Thomas Day signe là un roman d'apprentissage. Le senseï et l'élève, c'est un classique du genre. Le chemin du savoir a des étapes, on suit le cheminement du de l'apprenti avec plaisir. Ce qui est dommage, c'est qu'à la fin, on résume en quelques lignes de superbes aventures qui se déroulent en Corée et en Europe. J'avoue que ces passages m'auraient intéressé plutôt que d'être survolés à la va-vite. J'ai eu l'impression d'un roman tronqué. J'avais peur que Musashi écrase un peu trop le livre de sa présence (car ce n'est pas un héros qui me fascine), mais finalement il est très discret car souvent absent. Les quelques mots ou expressions japonaises utilisés m'ont permit de me rendre compte qu'en petit geek, j'avais un vocabulaire suffisant pour ce genre d'ouvrage saupoudré de nipponneries historiques.

300 pages, c'est court pour ce genre de parcours. J'ai été frustré par certains raccourcis narratifs, sans doute parce que La pierre et le sabre et La parfaite lumière s'offrent toute la place pour détailler une vie, mais ça a été une belle ballade dans un Japon magnifié.

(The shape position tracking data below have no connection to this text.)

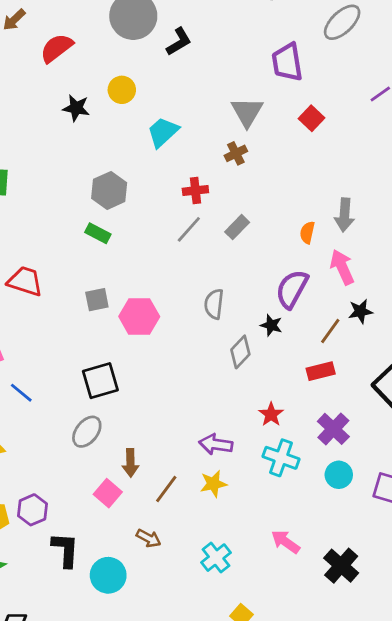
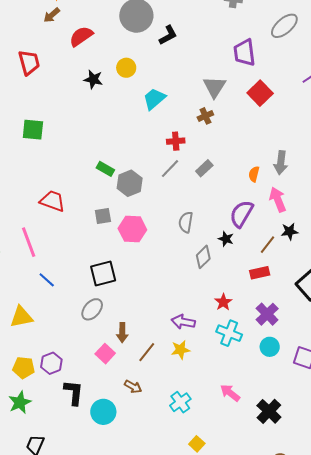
red square: (311, 118) -> (260, 93), size x1.4
gray hexagon: (109, 190) -> (130, 183), moved

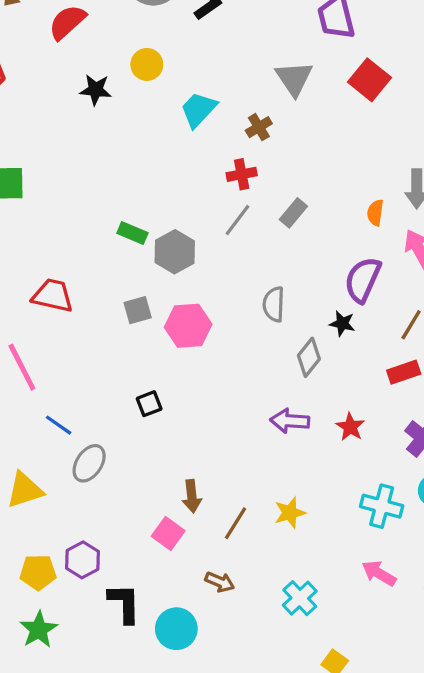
brown cross: (205, 116) -> (259, 127), moved
black square: (103, 274) -> (149, 404), size x0.6
gray ellipse: (92, 309) -> (89, 463), moved
purple arrow: (183, 322) -> (290, 421), moved
cyan cross: (229, 333) -> (382, 506), moved

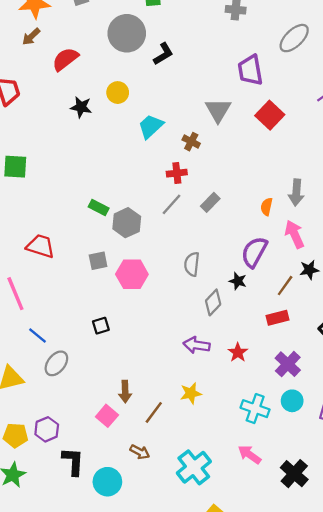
brown cross: (259, 127) -> (191, 142), turned -36
yellow star: (290, 513) -> (191, 393), moved
cyan cross: (300, 598) -> (194, 467), size x1.4

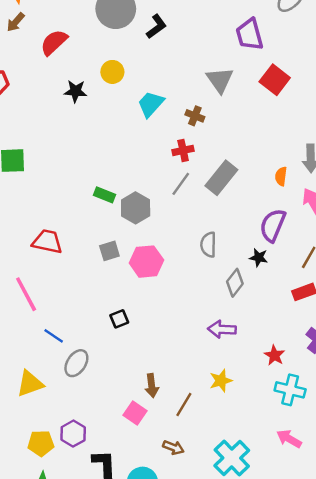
gray rectangle: (210, 202) -> (221, 178), size x1.6
red star: (238, 352) -> (274, 355), moved

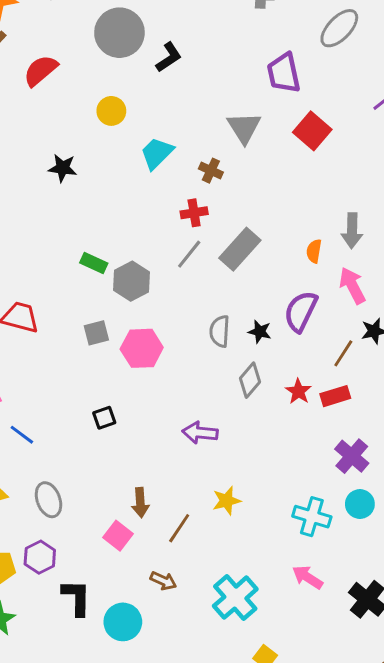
black star: (75, 91) -> (63, 168), moved
black star: (259, 258) -> (260, 332), moved
purple arrow: (222, 329) -> (200, 433), moved
red star: (274, 355) -> (298, 391), moved
gray ellipse: (76, 363) -> (48, 500), moved, turned -56

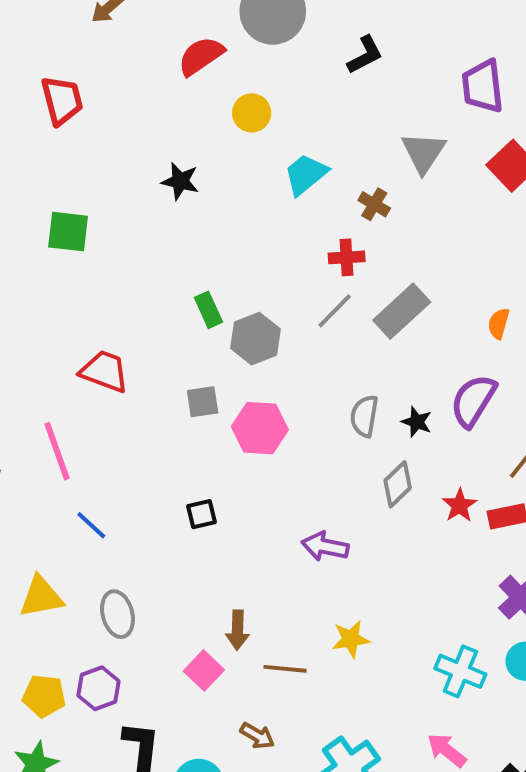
black L-shape: (169, 57) -> (365, 55), moved
red semicircle: (41, 71) -> (201, 56), moved
green rectangle: (94, 263) -> (208, 310), turned 35
brown line: (179, 528) -> (285, 669), turned 56

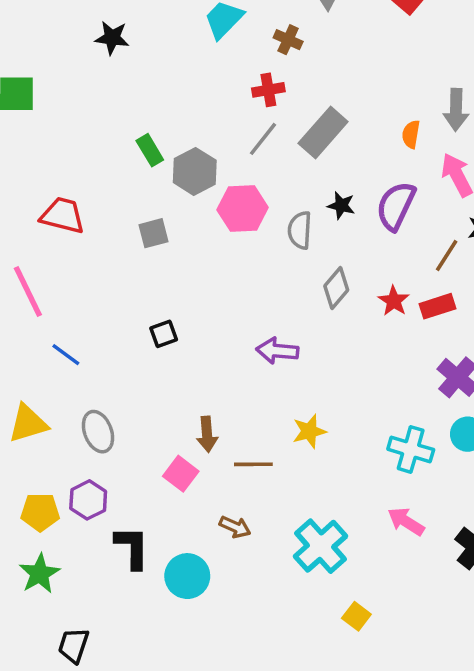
black star: (417, 422) -> (341, 205), moved
pink hexagon: (260, 428) -> (243, 209), moved

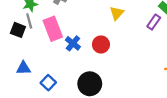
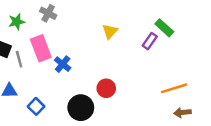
gray line: (29, 21) -> (19, 59), moved
red circle: (101, 44) -> (106, 88), moved

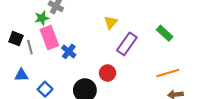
green star: (17, 22) -> (42, 18), moved
green rectangle: (164, 28) -> (165, 33), moved
purple rectangle: (150, 41) -> (127, 44), moved, size x1.5

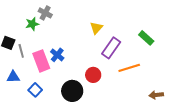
pink rectangle: (49, 37) -> (41, 61), moved
orange line: (168, 73) -> (129, 68), moved

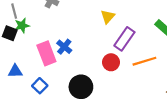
green star: (32, 24) -> (22, 26), moved
gray line: (21, 51) -> (14, 11), moved
red circle: (93, 75) -> (111, 62), moved

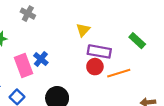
purple rectangle: (124, 39) -> (99, 51), turned 65
red circle: (111, 62) -> (95, 67), moved

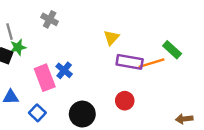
red circle: (95, 67) -> (125, 101), moved
orange line: (119, 73) -> (151, 63), moved

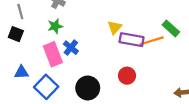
yellow triangle: (111, 38) -> (115, 27), moved
green star: (18, 47) -> (55, 26), moved
blue square: (37, 113) -> (46, 87), size x1.5

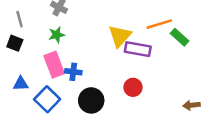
yellow triangle: (115, 27) -> (120, 36), size x1.5
orange line: (152, 41) -> (159, 24), moved
blue cross: (71, 48) -> (73, 72), moved, turned -32

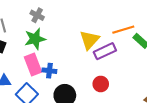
green star: (57, 35) -> (35, 39), size x1.5
purple rectangle: (138, 49) -> (105, 51), turned -35

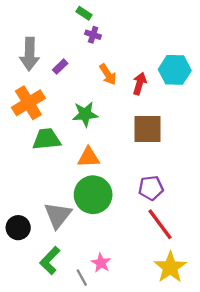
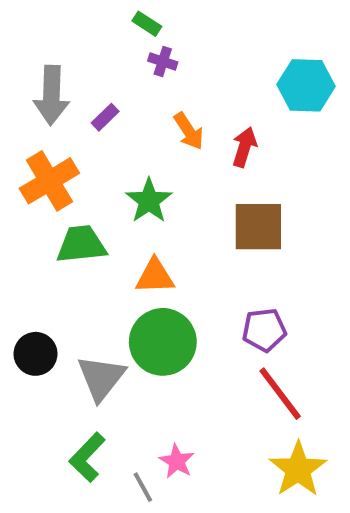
cyan hexagon: (175, 70) -> (306, 85), moved
green star: (85, 114) -> (149, 201), turned -30
black circle: (18, 228) -> (36, 354), moved

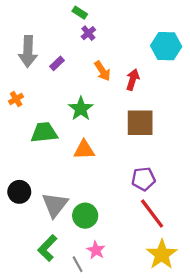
purple cross: (163, 61) -> (88, 33), turned 32
orange cross: (49, 181) -> (16, 99), moved, size x0.5
green circle: (163, 342) -> (85, 216), moved, size x0.7

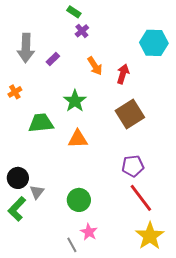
brown square: (140, 123) -> (130, 114), turned -32
gray triangle: (55, 205) -> (37, 192), moved, size x0.6
green L-shape: (47, 248) -> (17, 209), moved

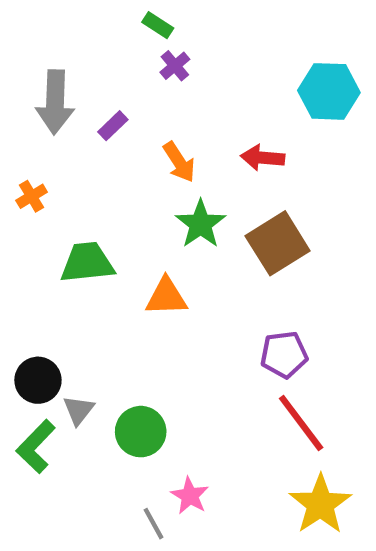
orange arrow: (95, 66) -> (179, 162), moved
red arrow: (123, 74) -> (263, 158), turned -102
green star: (75, 101) -> (201, 224), moved
green circle: (79, 200) -> (141, 432), moved

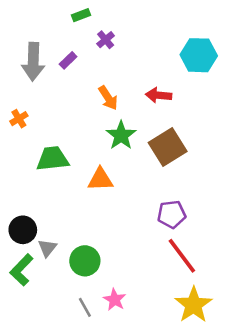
green rectangle: (158, 25) -> (81, 15), moved, turned -54
purple rectangle: (113, 126) -> (68, 60), moved
gray line: (153, 524) -> (85, 307), moved

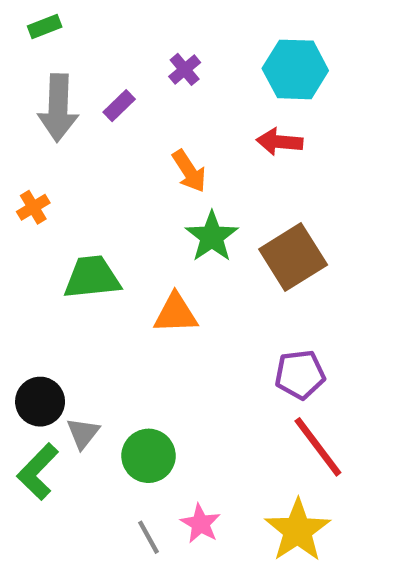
green rectangle: (81, 15) -> (45, 27), moved
cyan hexagon: (199, 55) -> (295, 69), moved
red arrow: (159, 95) -> (280, 142), moved
yellow star: (194, 305) -> (298, 530), moved

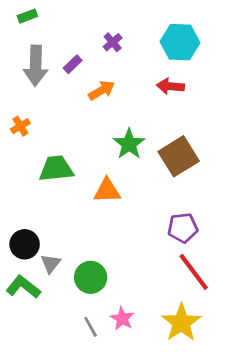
orange arrow: (189, 171) -> (102, 90), moved, turned -88
green L-shape: (38, 472) -> (23, 287), turned 84

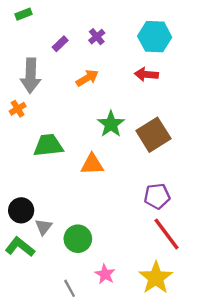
purple rectangle: (73, 64) -> (60, 44), moved
gray arrow: (36, 66) -> (31, 76), moved
gray line: (91, 327) -> (70, 288), moved

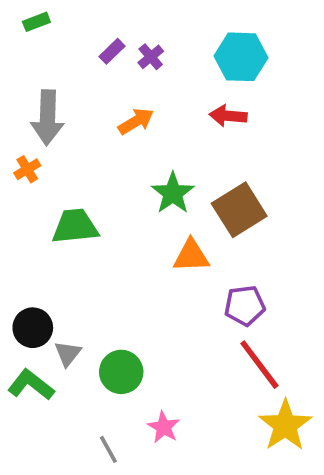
purple rectangle: (60, 44) -> (112, 51), moved
orange triangle: (92, 164) -> (191, 256), moved
yellow star: (156, 278) -> (285, 425), moved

Ça m'a donné envie de retourner lire Kogaratsu et de revoir La mort d'un maître de thé.

Bon, je ne dis pas que je vais acheter Resident Evil, mais je vais chercher d'autres livres de Thomas Day, c'est certain.

10 commentaires:

  1. Salut,

    Avant tout, un peu d'Histoire : la genèse de Resident Evil.

    Ensuite, quelques conseils.

    Avec la voie du sabre, tu as découvert Thomas Day dans un de ses récits les moins audacieux. Si tu tiens absolument à poursuivre cette voie, tu peux lire la "suite" : l'homme qui voulait tuer l'empereur.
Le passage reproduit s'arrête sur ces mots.